Re: Drives freeze on Linux appliances.

Robert Hancock <hancockrwd@xxxxxxxxx> · Thu, 29 Oct 2009 18:05:24 -0600

On 10/29/2009 05:37 AM, Simon Jackson wrote:
Thanks Alan.
I posted another snippet from a log on another system which is seeing a similar problem in that a drive seems to have gone for a very long walk.

In the second case the log is after a reboot and the drive is not detected correctly.

I am wondering if there is a single root cause here.

In all I have seen in excess of 20 cases of drives dropping out of RAID on different appliances and in all cases the first signs of problems stem from the timeout followed by an ata reset which succeeds to varying degrees.

Googling has come up with power as an issue for other instances of this type of problem, but again a faulty PSU seems to be unlikely given the number of units affected.

You questioned as to whether smartd is enabled.  The problems have been seen both on systems with smartd enabled and without.

-----Original Message-----
From: Alan Cox [mailto:alan@xxxxxxxxxxxxxxxxxxx]
Sent: 29 October 2009 11:17
To: Simon Jackson
Subject: Re: Drives freeze on Linux appliances.

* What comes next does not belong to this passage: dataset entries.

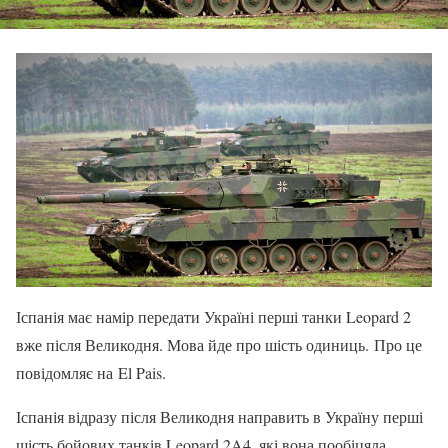
Іспанія має намір передати Україні перші танки Leopard 2
вже після Великодня. Мова йде про шість одиниць. Про це
повідомляє на El Pais.
Іспанія відразу після Великодня направить в Україну перші
шість бойових танків Leopard 2A4, які вона пообіцяла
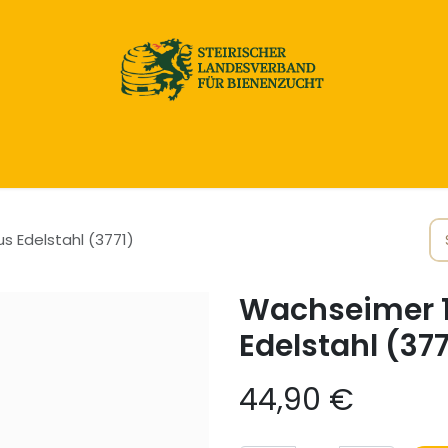
Home
Honig & Naturprodukte
Imkereibedarf
s Edelstahl (3771)
Wachseimer 11
Edelstahl (377
44,90
€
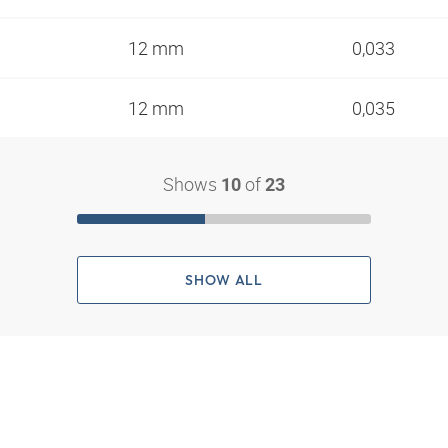
12 mm
0,033
12 mm
0,035
Shows
of
10
23
SHOW ALL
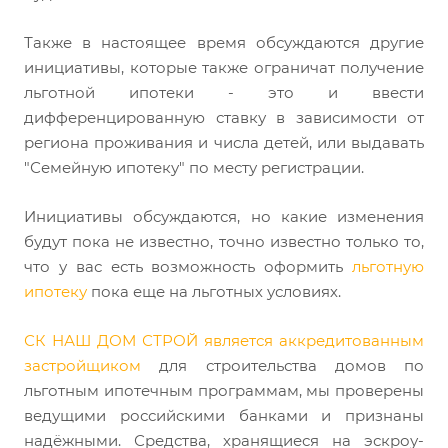
Также в настоящее время обсуждаются другие
инициативы, которые также ограничат получение
льготной ипотеки - это и ввести
дифференцированную ставку в зависимости от
региона проживания и числа детей, или выдавать
"Семейную ипотеку" по месту регистрации.
Инициативы обсуждаются, но какие изменения
будут пока не известно, точно известно только то,
что у вас есть возможность оформить
льготную
ипотеку
пока еще на льготных условиях.
СК НАШ ДОМ СТРОЙ является аккредитованным
застройщиком
для строительства домов по
льготным ипотечным программам, мы проверены
ведущими российскими банками и признаны
надёжными. Средства, хранящиеся на эскроу-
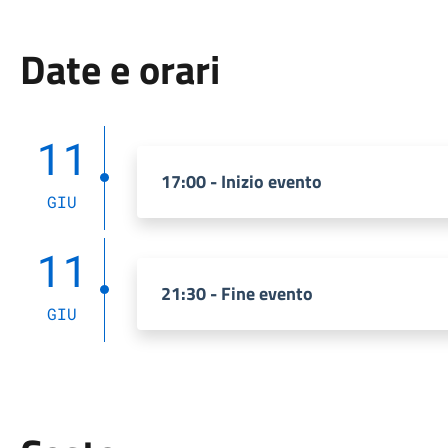
Date e orari
11
17:00 - Inizio evento
GIU
11
21:30 - Fine evento
GIU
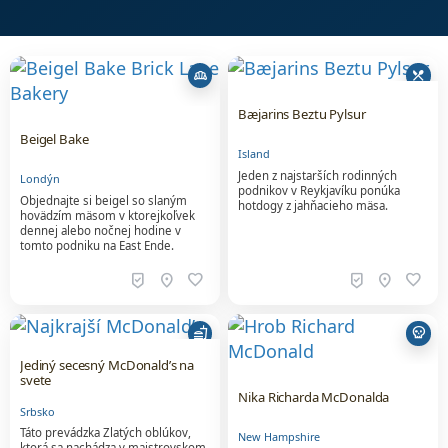
bakery_dining
local_dining
Bæjarins Beztu Pylsur
Beigel Bake
Island
Jeden z najstarších rodinných
Londýn
podnikov v Reykjavíku ponúka
Objednajte si beigel so slaným
hotdogy z jahňacieho mäsa.
hovädzím mäsom v ktorejkoľvek
dennej alebo nočnej hodine v
tomto podniku na East Ende.
beenhere
location_on
favorite
beenhere
location_on
favorite
fastfood
skull
Jediný secesný McDonald’s na
svete
Nika Richarda McDonalda
Srbsko
Táto prevádzka Zlatých oblúkov,
New Hampshire
ktorá sa nachádza v majstrovskom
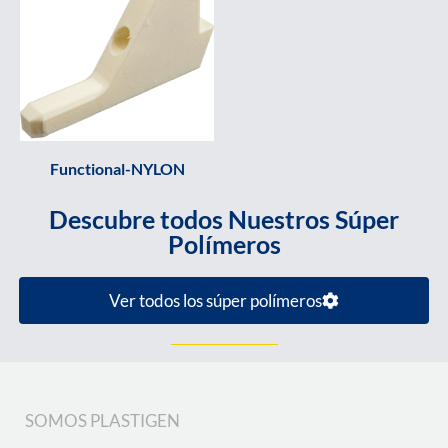
Functional-NYLON
Descubre todos Nuestros Súper
Polímeros
Ver todos los súper polímeros
SOMOS PLASTIGEN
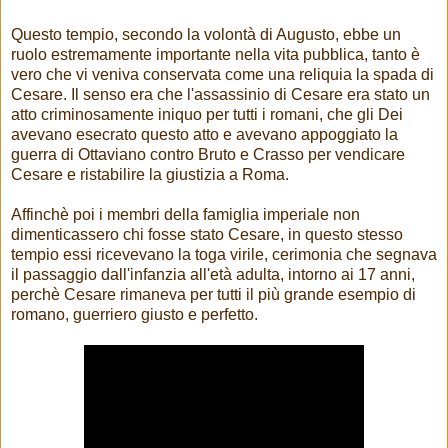
Questo tempio, secondo la volontà di Augusto, ebbe un
ruolo estremamente importante nella vita pubblica, tanto è
vero che vi veniva conservata come una reliquia la spada di
Cesare. Il senso era che l'assassinio di Cesare era stato un
atto criminosamente iniquo per tutti i romani, che gli Dei
avevano esecrato questo atto e avevano appoggiato la
guerra di Ottaviano contro Bruto e Crasso per vendicare
Cesare e ristabilire la giustizia a Roma.
Affinchè poi i membri della famiglia imperiale non
dimenticassero chi fosse stato Cesare, in questo stesso
tempio essi ricevevano la toga virile, cerimonia che segnava
il passaggio dall'infanzia all'età adulta, intorno ai 17 anni,
perchè Cesare rimaneva per tutti il più grande esempio di
romano, guerriero giusto e perfetto.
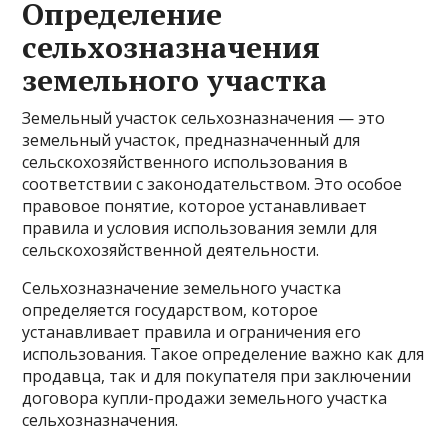
Определение
сельхозназначения
земельного участка
Земельный участок сельхозназначения — это
земельный участок, предназначенный для
сельскохозяйственного использования в
соответствии с законодательством. Это особое
правовое понятие, которое устанавливает
правила и условия использования земли для
сельскохозяйственной деятельности.
Сельхозназначение земельного участка
определяется государством, которое
устанавливает правила и ограничения его
использования. Такое определение важно как для
продавца, так и для покупателя при заключении
договора купли-продажи земельного участка
сельхозназначения.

2009-10-27T11:34:41+00:00 merc-stm2-1 kernel: [1317088.104358] ata1.00: exception Emask 0x0 SAct 0x0 SErr 0x0 action 0x6 frozen
2009-10-27T11:34:41+00:00 merc-stm2-1 kernel: [1317088.104416] ata1.00: cmd e7/00:00:00:00:00/00:00:00:00:00/a0 tag 0
2009-10-27T11:34:41+00:00 merc-stm2-1 kernel: [1317088.104417]          res 40/00:00:00:4f:c2/00:00:00:00:00/00 Emask 0x4 (timeout)
2009-10-27T11:34:41+00:00 merc-stm2-1 kernel: [1317088.104451] ata1.00: status: { DRDY }

For some reason the drive decided it was busy, and stayed that way

2009-10-27T11:34:41+00:00 merc-stm2-1 kernel: [1317088.104483] ata1: hard resetting link

We reset the link (which is the right thing to do)
2009-10-27T11:34:48+00:00 merc-stm2-1 kernel: [1317095.795176] ata1: link is slow to respond, please be patient (ready=0)
2009-10-27T11:34:51+00:00 merc-stm2-1 kernel: [1317099.906167] ata1: softreset failed (device not ready)
2009-10-27T11:34:51+00:00 merc-stm2-1 kernel: [1317099.906167] ata1: SATA link up 3.0 Gbps (SStatus 123 SControl 300)

link level comes back

2009-10-27T11:35:21+00:00 merc-stm2-1 kernel: [1317135.829417] ata1.00: qc timeout (cmd 0xec)
2009-10-27T11:35:21+00:00 merc-stm2-1 kernel: [1317135.829426] ata1.00: failed to IDENTIFY (I/O error, err_mask=0x4)
2009-10-27T11:35:21+00:00 merc-stm2-1 kernel: [1317135.829429] ata1.00: revalidation failed (errno=-5)
2009-10-27T11:35:21+00:00 merc-stm2-1 kernel: [1317135.829463] ata1: failed to recover some devices, retrying in 5 secs

but not the drive.

(and we then try again a few more times)

Basically your drive went for a walk and didn't return.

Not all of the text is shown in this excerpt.